** Available records **
§ §

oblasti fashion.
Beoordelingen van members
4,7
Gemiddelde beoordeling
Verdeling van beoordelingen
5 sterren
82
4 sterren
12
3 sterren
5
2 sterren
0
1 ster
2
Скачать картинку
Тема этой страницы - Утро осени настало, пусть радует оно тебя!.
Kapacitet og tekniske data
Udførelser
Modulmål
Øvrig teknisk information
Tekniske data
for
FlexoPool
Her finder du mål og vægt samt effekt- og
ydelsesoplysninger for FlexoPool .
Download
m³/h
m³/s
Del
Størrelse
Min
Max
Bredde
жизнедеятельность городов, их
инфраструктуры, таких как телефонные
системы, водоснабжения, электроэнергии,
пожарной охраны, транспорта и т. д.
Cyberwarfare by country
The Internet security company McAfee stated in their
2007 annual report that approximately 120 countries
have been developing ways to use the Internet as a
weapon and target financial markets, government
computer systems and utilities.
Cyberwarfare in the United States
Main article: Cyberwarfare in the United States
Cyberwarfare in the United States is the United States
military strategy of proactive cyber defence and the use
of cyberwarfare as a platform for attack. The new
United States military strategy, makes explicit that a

§ §

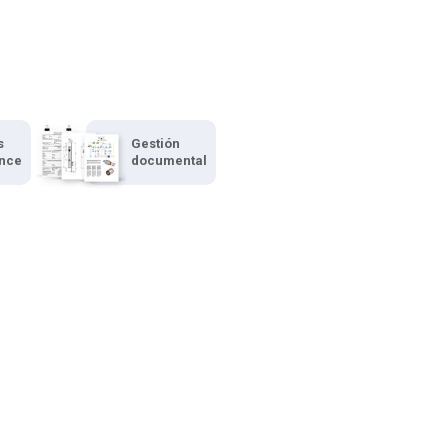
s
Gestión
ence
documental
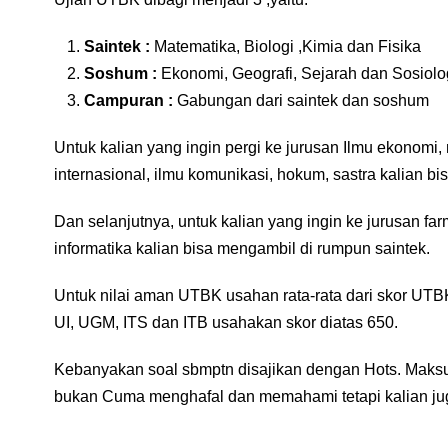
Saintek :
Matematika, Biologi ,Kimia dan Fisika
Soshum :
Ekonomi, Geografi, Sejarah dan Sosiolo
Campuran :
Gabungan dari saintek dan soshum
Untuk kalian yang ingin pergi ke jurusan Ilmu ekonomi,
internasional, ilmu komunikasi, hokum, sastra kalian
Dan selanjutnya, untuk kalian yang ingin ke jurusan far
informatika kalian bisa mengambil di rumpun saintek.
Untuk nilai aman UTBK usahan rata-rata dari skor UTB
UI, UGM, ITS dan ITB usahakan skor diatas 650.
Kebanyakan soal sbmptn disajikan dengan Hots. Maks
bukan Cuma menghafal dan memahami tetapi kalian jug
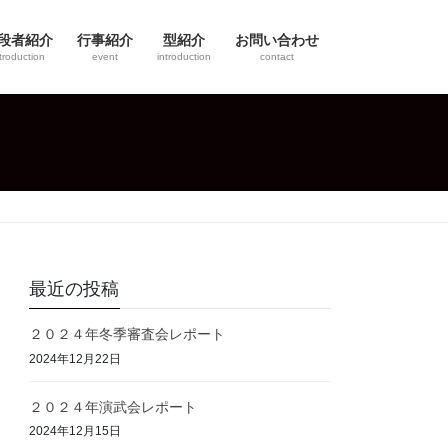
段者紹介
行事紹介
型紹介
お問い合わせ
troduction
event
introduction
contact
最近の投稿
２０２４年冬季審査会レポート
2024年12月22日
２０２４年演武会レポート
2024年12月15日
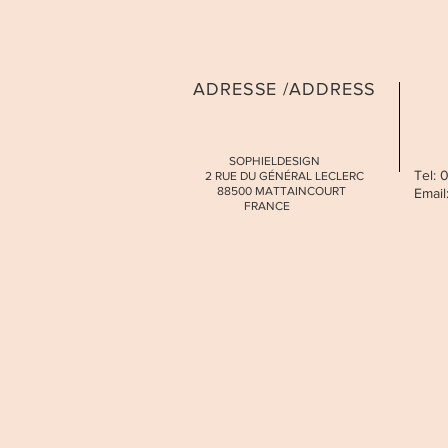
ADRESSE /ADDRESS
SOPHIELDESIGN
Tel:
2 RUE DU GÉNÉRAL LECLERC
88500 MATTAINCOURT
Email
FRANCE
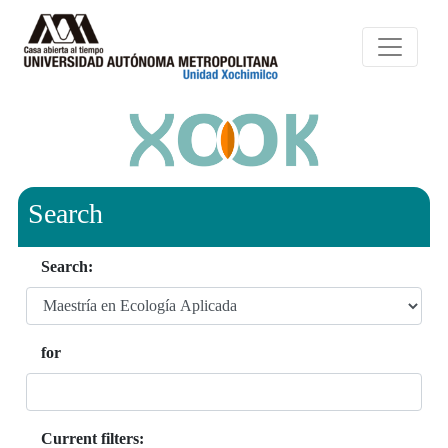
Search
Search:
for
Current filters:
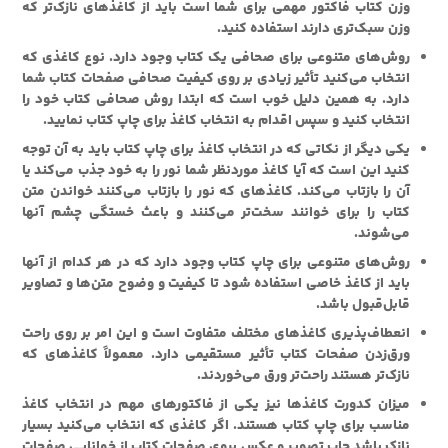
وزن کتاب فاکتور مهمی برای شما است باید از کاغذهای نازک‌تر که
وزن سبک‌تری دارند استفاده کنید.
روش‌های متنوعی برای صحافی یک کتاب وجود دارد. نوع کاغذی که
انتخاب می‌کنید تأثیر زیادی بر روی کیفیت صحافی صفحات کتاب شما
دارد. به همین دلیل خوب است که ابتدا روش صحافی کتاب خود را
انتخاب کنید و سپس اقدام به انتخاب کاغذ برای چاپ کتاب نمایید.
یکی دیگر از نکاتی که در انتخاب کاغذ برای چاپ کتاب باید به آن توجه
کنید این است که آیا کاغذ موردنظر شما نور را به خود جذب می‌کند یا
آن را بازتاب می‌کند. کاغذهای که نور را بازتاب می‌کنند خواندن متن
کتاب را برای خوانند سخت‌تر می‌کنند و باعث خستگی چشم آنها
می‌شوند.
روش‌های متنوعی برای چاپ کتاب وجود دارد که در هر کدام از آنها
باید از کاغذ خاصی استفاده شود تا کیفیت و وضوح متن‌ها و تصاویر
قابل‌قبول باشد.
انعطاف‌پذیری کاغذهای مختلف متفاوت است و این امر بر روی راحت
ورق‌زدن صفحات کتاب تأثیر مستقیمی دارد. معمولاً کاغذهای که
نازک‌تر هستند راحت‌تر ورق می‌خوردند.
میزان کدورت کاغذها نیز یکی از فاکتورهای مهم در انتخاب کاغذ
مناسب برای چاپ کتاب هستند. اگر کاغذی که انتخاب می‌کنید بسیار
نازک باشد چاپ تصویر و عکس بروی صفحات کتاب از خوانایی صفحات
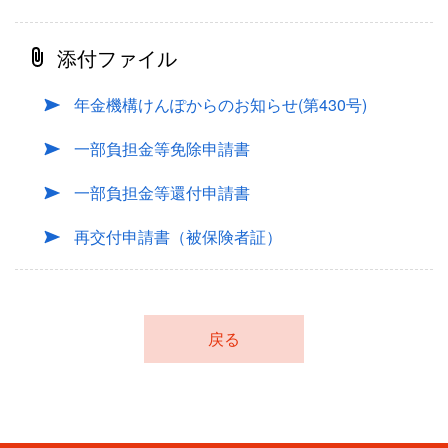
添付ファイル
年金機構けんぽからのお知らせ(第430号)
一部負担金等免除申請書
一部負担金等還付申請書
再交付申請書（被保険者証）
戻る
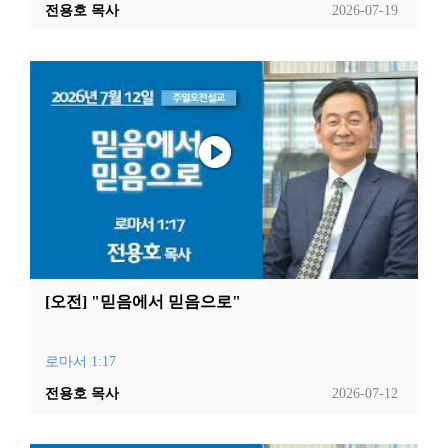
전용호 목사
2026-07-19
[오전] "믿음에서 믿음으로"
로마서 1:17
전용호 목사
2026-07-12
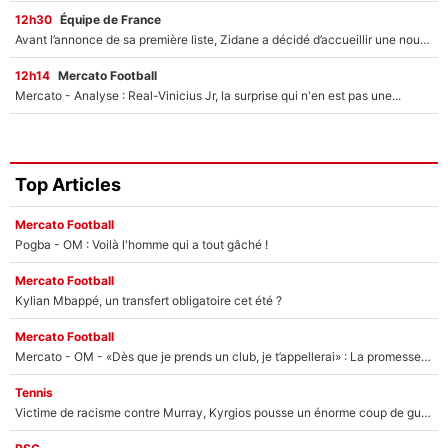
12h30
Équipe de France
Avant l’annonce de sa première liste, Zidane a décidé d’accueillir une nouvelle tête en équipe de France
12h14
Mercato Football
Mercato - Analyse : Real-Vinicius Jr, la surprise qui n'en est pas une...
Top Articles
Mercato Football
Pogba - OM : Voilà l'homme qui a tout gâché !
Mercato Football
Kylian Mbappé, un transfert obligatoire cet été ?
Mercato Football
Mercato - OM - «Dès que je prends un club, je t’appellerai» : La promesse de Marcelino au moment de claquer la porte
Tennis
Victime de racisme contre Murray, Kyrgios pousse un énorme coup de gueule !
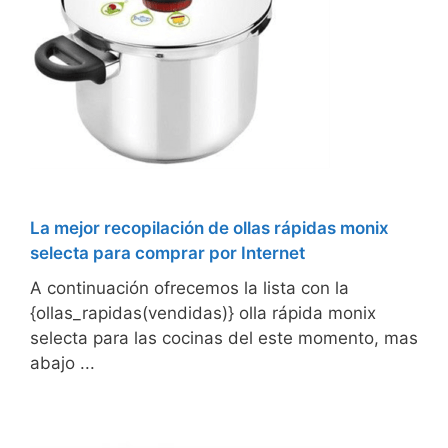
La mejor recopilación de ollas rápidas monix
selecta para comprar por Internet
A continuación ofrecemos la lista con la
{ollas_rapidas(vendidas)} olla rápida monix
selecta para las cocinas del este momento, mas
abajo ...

§ §

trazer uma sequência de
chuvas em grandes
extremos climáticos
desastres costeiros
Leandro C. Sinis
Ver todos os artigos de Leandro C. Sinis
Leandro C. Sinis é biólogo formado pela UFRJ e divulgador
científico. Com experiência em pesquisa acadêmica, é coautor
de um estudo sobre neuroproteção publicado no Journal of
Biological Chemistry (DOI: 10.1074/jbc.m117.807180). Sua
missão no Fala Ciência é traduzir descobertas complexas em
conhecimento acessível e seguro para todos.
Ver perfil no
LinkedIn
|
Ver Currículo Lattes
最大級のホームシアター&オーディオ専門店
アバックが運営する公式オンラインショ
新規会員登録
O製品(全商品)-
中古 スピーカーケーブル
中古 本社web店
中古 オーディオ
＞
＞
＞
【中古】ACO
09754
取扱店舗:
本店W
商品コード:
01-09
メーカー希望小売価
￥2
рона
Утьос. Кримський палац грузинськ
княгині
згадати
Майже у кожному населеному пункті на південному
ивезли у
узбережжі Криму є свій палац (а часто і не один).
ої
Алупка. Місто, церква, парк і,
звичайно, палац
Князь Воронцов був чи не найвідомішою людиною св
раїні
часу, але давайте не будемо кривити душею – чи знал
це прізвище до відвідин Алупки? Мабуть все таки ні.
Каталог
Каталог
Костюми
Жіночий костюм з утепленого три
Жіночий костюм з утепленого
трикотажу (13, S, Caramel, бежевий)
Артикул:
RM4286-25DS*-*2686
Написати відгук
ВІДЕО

§ §

** What the task requires **
Your answer should be the lines above, word for word, from the line with "bukan Cuma menghafal" through the line with "انتخاب می‌کنید تأثیر", minus the pictures.

** Solved exercise **
bukan Cuma menghafal dan memahami tetapi kalian jug
段者紹介
行事紹介
型紹介
お問い合わせ
troduction
event
introduction
contact
最近の投稿
２０２４年冬季審査会レポート
2024年12月22日
２０２４年演武会レポート
2024年12月15日
ADRESSE /ADDRESS
SOPHIELDESIGN
Tel:
2 RUE DU GÉNÉRAL LECLERC
88500 MATTAINCOURT
Email
FRANCE
Search
Search:
for
Current filters:
وزن کتاب فاکتور مهمی برای شما است باید از کاغذهای نازک‌تر که
وزن سبک‌تری دارند استفاده کنید.
روش‌های متنوعی برای صحافی یک کتاب وجود دارد. نوع کاغذی که
انتخاب می‌کنید تأثیر زیادی بر روی کیفیت صحافی صفحات کتاب شما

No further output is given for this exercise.